In October 2025, the Celsius estate filed a lawsuit against Archblock, TrueCoin, and TrustToken. The complaint claims that these firms, responsible for operating TrueUSD and other “True” stablecoins, used customer deposits for risky offshore investments. Celsius alleges that these firms partnered with entities that did not have fiduciary duties, leading to potential financial losses.
The Celsius estate accuses Archblock, TrueCoin, and TrustToken of gambling customer deposits on speculative investments. The lawsuit highlights that these firms failed to maintain the integrity of their clients’ funds, investing in risky assets without proper safeguards. Celsius claims these actions put customer funds at unnecessary risk, ultimately compromising the stability of the stablecoins.
In response, Archblock denied all allegations in its November 2025 statement. The company stated that it followed all necessary procedures and acted within the boundaries of the law.

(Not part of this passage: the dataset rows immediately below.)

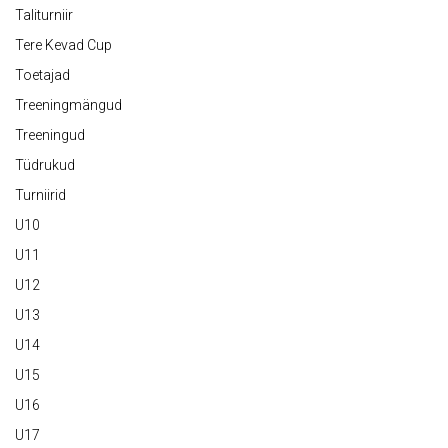
Taliturniir
Tere Kevad Cup
Toetajad
Treeningmängud
Treeningud
Tüdrukud
Turniirid
U10
U11
U12
U13
U14
U15
U16
U17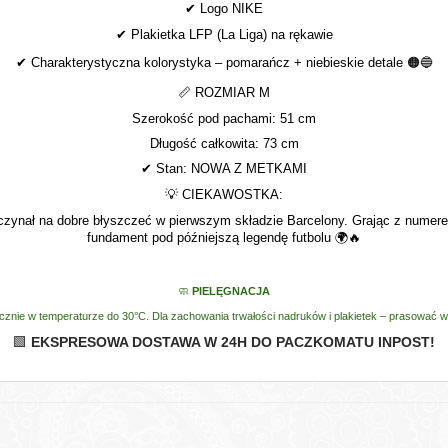
✔
Logo NIKE
✔
Plakietka LFP (La Liga) na rękawie
✔
Charakterystyczna kolorystyka – pomarańcz + niebieskie detale
🟠🔵
📏
ROZMIAR M
Szerokość pod pachami: 51 cm
Długość całkowita: 73 cm
✔
Stan: NOWA Z METKAMI
💡
CIEKAWOSTKA:
zynał na dobre błyszczeć w pierwszym składzie Barcelony. Grając z numerem
fundament pod późniejszą legendę futbolu
🌍🔥
🧼
PIELĘGNACJA
ęcznie w temperaturze do 30°C. Dla zachowania trwałości nadruków i plakietek – prasować 
EKSPRESOWA DOSTAWA W 24H DO PACZKOMATU INPOST!
🟩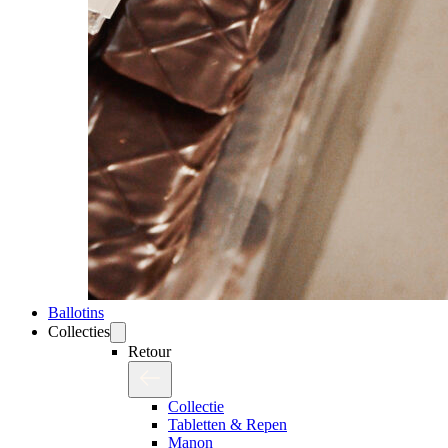
Ballotins
Collecties
Retour
Collectie
Tabletten & Repen
Manon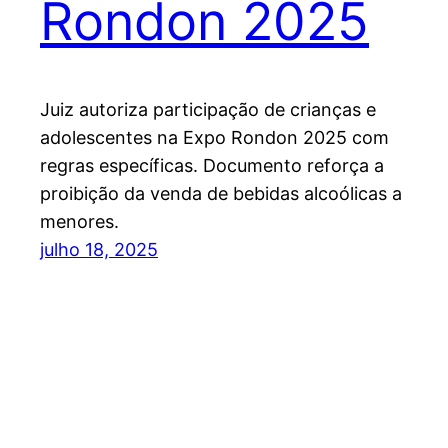
Rondon 2025
Juiz autoriza participação de crianças e
adolescentes na Expo Rondon 2025 com
regras específicas. Documento reforça a
proibição da venda de bebidas alcoólicas a
menores.
julho 18, 2025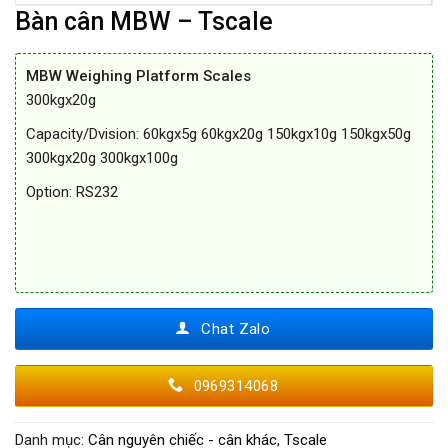
Bàn cân MBW – Tscale
MBW Weighing Platform Scales
300kgx20g
Capacity/Dvision: 60kgx5g 60kgx20g 150kgx10g 150kgx50g
300kgx20g 300kgx100g
Option: RS232
Chat Zalo
0969314068
Danh mục:
Cân nguyên chiếc - cân khác
,
Tscale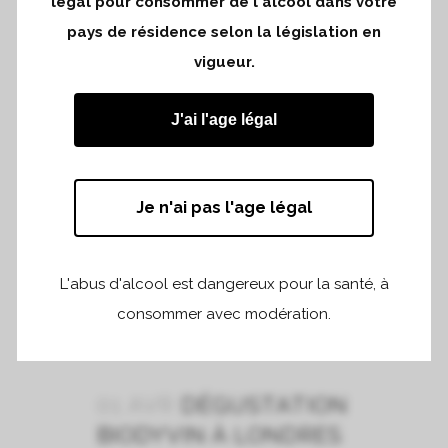
légal pour consommer de l'alcool dans votre
pays de résidence selon la législation en
vigueur.
06 AVR
DÉGUSTATION
J'ai l'age légal
PRIMEURS AVEC LE
GRAND CERCLE À
BORDEAUX
Je n'ai pas l'age légal
Jeudi 6 Avril 2023...
L'abus d'alcool est dangereux pour la santé, à
READ MORE
consommer avec modération.
01 AVR
DÉGUSTATION
BIODYVIN À LONDRES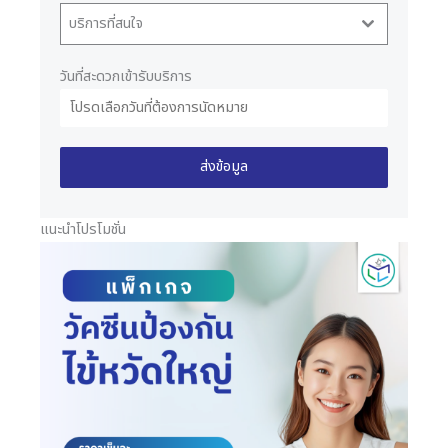
บริการที่สนใจ
วันที่สะดวกเข้ารับบริการ
ส่งข้อมูล
แนะนำโปรโมชั่น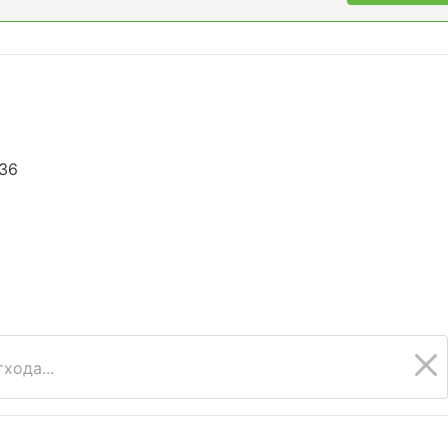
936
6
хода...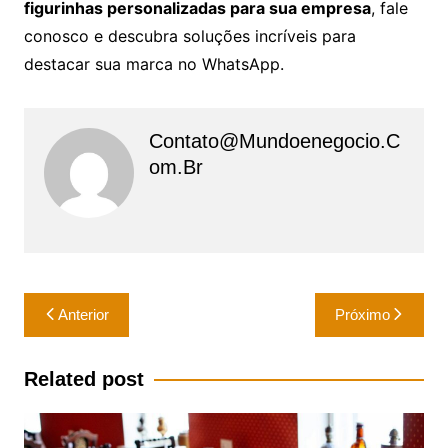
figurinhas personalizadas para sua empresa
, fale
conosco e descubra soluções incríveis para
destacar sua marca no WhatsApp.
Contato@mundoenegocio.c
Om.br
Navegação
Anterior
Próximo
de
Post
Related post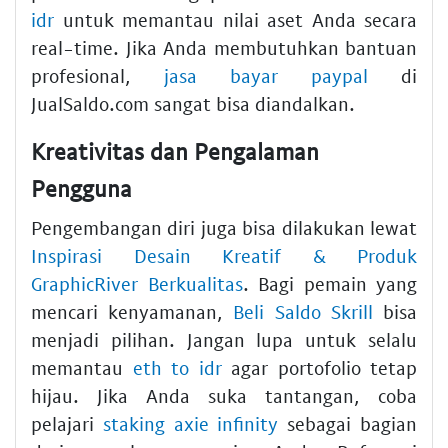
idr
untuk memantau nilai aset Anda secara
real-time. Jika Anda membutuhkan bantuan
profesional,
jasa bayar paypal
di
JualSaldo.com sangat bisa diandalkan.
Kreativitas dan Pengalaman
Pengguna
Pengembangan diri juga bisa dilakukan lewat
Inspirasi Desain Kreatif & Produk
GraphicRiver Berkualitas
. Bagi pemain yang
mencari kenyamanan,
Beli Saldo Skrill
bisa
menjadi pilihan. Jangan lupa untuk selalu
memantau
eth to idr
agar portofolio tetap
hijau. Jika Anda suka tantangan, coba
pelajari
staking axie infinity
sebagai bagian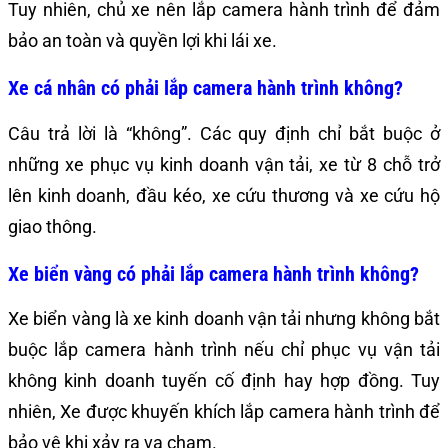
Tuy nhiên, chủ xe nên lắp camera hành trình để đảm
bảo an toàn và quyền lợi khi lái xe.
Xe cá nhân có phải lắp camera hành trình không?
Câu trả lời là “không”. Các quy định chỉ bắt buộc ở
những xe phục vụ kinh doanh vận tải, xe từ 8 chỗ trở
lên kinh doanh, đầu kéo, xe cứu thương và xe cứu hộ
giao thông.
Xe biển vàng có phải lắp camera hành trình không?
Xe biển vàng là xe kinh doanh vận tải nhưng không bắt
buộc lắp camera hành trình nếu chỉ phục vụ vận tải
không kinh doanh tuyến cố định hay hợp đồng. Tuy
nhiên, Xe được khuyến khích lắp camera hành trình để
bảo vệ khi xảy ra va chạm.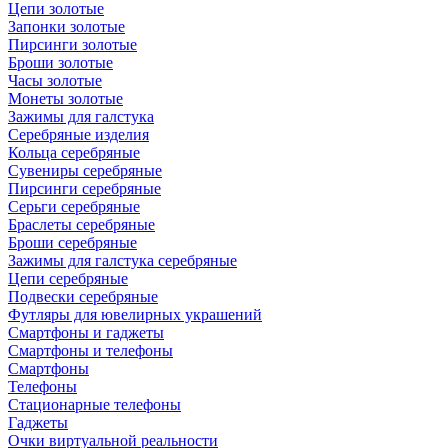
Цепи золотые
Запонки золотые
Пирсинги золотые
Броши золотые
Часы золотые
Монеты золотые
Зажимы для галстука
Серебряные изделия
Кольца серебряные
Сувениры серебряные
Пирсинги серебряные
Серьги серебряные
Браслеты серебряные
Броши серебряные
Зажимы для галстука серебряные
Цепи серебряные
Подвески серебряные
Футляры для ювелирных украшений
Смартфоны и гаджеты
Смартфоны и телефоны
Смартфоны
Телефоны
Стационарные телефоны
Гаджеты
Очки виртуальной реальности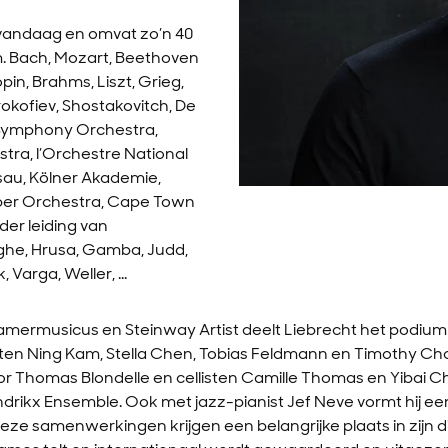
t vandaag en omvat zo’n 40
m. Bach, Mozart, Beethoven
in, Brahms, Liszt, Grieg,
okofiev, Shostakovitch, De
 Symphony Orchestra,
tra, l’Orchestre National
sau, Kölner Akademie,
ber Orchestra, Cape Town
er leiding van
ghe, Hrusa, Gamba, Judd,
Varga, Weller, ...
amermusicus en Steinway Artist deelt Liebrecht het podi
listen Ning Kam, Stella Chen, Tobias Feldmann en Timothy Choo
r Thomas Blondelle en cellisten Camille Thomas en Yibai Chen
drikx Ensemble. Ook met jazz-pianist Jef Neve vormt hij ee
eze samenwerkingen krijgen een belangrijke plaats in zijn di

However, despite these claims, Celsius continues to argue that these firms’ decisions directly led to financial harm for their clients.
Techteryx, a firm connected to Justin Sun, now operates TrueUSD after taking over from its previous management. This company has also filed legal complaints against First Digital, alleging that it misappropriated funds placed with them. These funds were allegedly invested in risky assets, an accusation that has drawn the attention of the U.S. Securities and Exchange Commission (SEC).
The SEC’s lawsuit against TrueUSD mirrors many of Celsius’s accusations, including claims of improper management of TUSD’s dollar backing. The SEC also claims that funds were sent to a speculative offshore commodity fund. The accusations underline the ongoing tension between different entities involved in the management and oversight of TrueUSD and its affiliated stablecoins.
Celsius has been unable to redeem certain stablecoins, valued at approximately $12.92 million, according to its claims. In March 2023, Celsius sent a redemption request to TrustToken, but received no response for nearly a month. When Archblock finally responded, it revealed that certain funds were inaccessible for redemption due to Prime Trust being placed into receivership.
This situation worsened in 2024 when Archblock warned Celsius about potential issues with the collateral backing the TGBP stablecoin. The warning came after Archblock discovered a possible default by an underlying investment fund. Celsius claims this is evidence that the collateral for TGBP was invested in speculative assets instead of safer alternatives like cash or government securities.
Despite Archblock’s denials, the ongoing legal battle highlights concerns over the management and transparency of the firms involved. Celsius’s lawsuit is just one of many that illustrate growing tensions within the stablecoin sector.